Cold storage over 24 hours without reheating treatment significantly reduced glucose release from all rice products by up to 40% (p<0.001) (Figure 3). Reheating to 65°C after 24 hours of cold storage treatment reversed around 20% the effect of cold storage i.e., increased RDS and SDS in all five rice products (p<0.001). Mincing also increased the rate and extent (RDS + SDS) of glucose release. The increase was larger in whole grain rice products (medium-grain brown by around 10%, P<0.001; long-grain brown by around 18%, P<0.001) compared with refined grain (medium-grain white and basmati by approximately 4%, P<0.001; Figure 3).

Figure 3: Rapidly digestible starch (RDS) (%) expressed as a percentage of total starch immediately after cooking or after cold storage (at 4°C) time period (4 hour, 8 hour, 10 hour, 12 hour and 24 hour) and reheating to 65°C. Error bars are presented as 95% confidence intervals of the means.

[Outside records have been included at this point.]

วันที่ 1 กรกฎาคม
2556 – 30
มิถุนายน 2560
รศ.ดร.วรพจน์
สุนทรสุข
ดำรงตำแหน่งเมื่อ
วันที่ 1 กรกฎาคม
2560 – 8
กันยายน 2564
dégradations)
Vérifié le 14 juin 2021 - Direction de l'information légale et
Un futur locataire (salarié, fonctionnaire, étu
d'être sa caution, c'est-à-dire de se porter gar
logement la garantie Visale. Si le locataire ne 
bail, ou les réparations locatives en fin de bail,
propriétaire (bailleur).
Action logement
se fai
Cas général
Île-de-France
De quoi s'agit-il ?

When the same combination of treatments applied, both parboiled rice and long-grain brown rice had significantly lower (around 10%, P<0.001) overall rates and extents of glucose release than the other three rice products (Figure 3). Between parboiled and long-grain brown rice, when reheating was applied, parboiled rice had a similar glucose release trajectory to that of long-grain brown; however, when no reheating was applied, parboiled rice had a slightly lower (around 5%, p<0.001) rate and extent of glucose release (Figures 3d and 3e).

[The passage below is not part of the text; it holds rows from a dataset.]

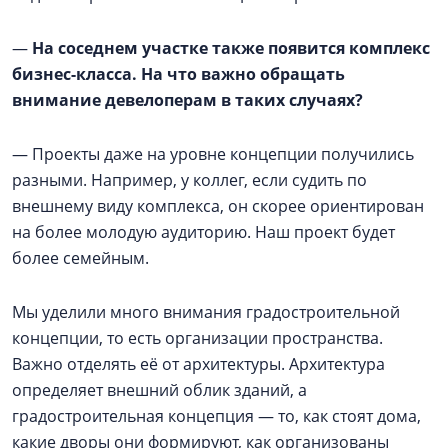
—
На соседнем участке также появится комплекс
бизнес-класса. На что важно обращать
внимание девелоперам в таких случаях?
— Проекты даже на уровне концепции получились
разными. Например, у коллег, если судить по
внешнему виду комплекса, он скорее ориентирован
на более молодую аудиторию. Наш проект будет
более семейным.
Мы уделили много внимания градостроительной
концепции, то есть организации пространства.
Важно отделять её от архитектуры. Архитектура
определяет внешний облик зданий, а
градостроительная концепция — то, как стоят дома,
какие дворы они формируют, как организованы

Effects of rice product variety, cold storage, reheating and mincing on starch digestibility

Between un-reheated and reheated rice: Twenty-four hours cold storage promoted the formation of starch retrogradation (i.e., increase in RS by up to 40%, P<0.001) and the reduction of TAS (by around 25%, P<0.001) and RDS (by up to 40%, P<0.001), while reheating reversed the starch retrogradation and increased the proportion of TAS (by up to 20%, P=0.01) and RDS (by up to 10%, P<0.001), depending on rice types and the structure of cooked rice grains (Figures 4a-4c).

Figure 4: Total available starch (TAS) (a), rapidly digested starch (RDS) (b), slowly digestible starch (SDS) (c), and resistant starch (RS) (d) expressed as a percentage of total starch (%) of total starch of five cooked rice products after Group 2 mixed treatments shown in Table 1. Error bars are presented as 95% confidence intervals of the means.

The most significant change in starch digestibility profile following 24-hour cold storage was observed in long-grain brown rice and parboiled rice. TAS reduced by 25% (P<0.001) and RDS reduced by up to 40% (P<0.001), and RS increased by around 40% (P<0.001; Figures 4a-4c). The cold storage also promoted the formation of SDS; however, the increase was not consistent. Among these five rice products, parboiled rice had the highest proportion of SDS (around 40%) (Figure 4c). The largest effect of reheating was observed for intact parboiled rice (around 30% increase in TAS and RDS, P<0.001), and the smallest change was observed in minced basmati rice (around 2% increase in TAS and RDS, P=0.5; Figures 4a and 4b). However, the reversion did not bring the TAS and RDS to the freshly cooked values. Still around 10% of starch retained the retrogradation status in all rice products (Figure 4a).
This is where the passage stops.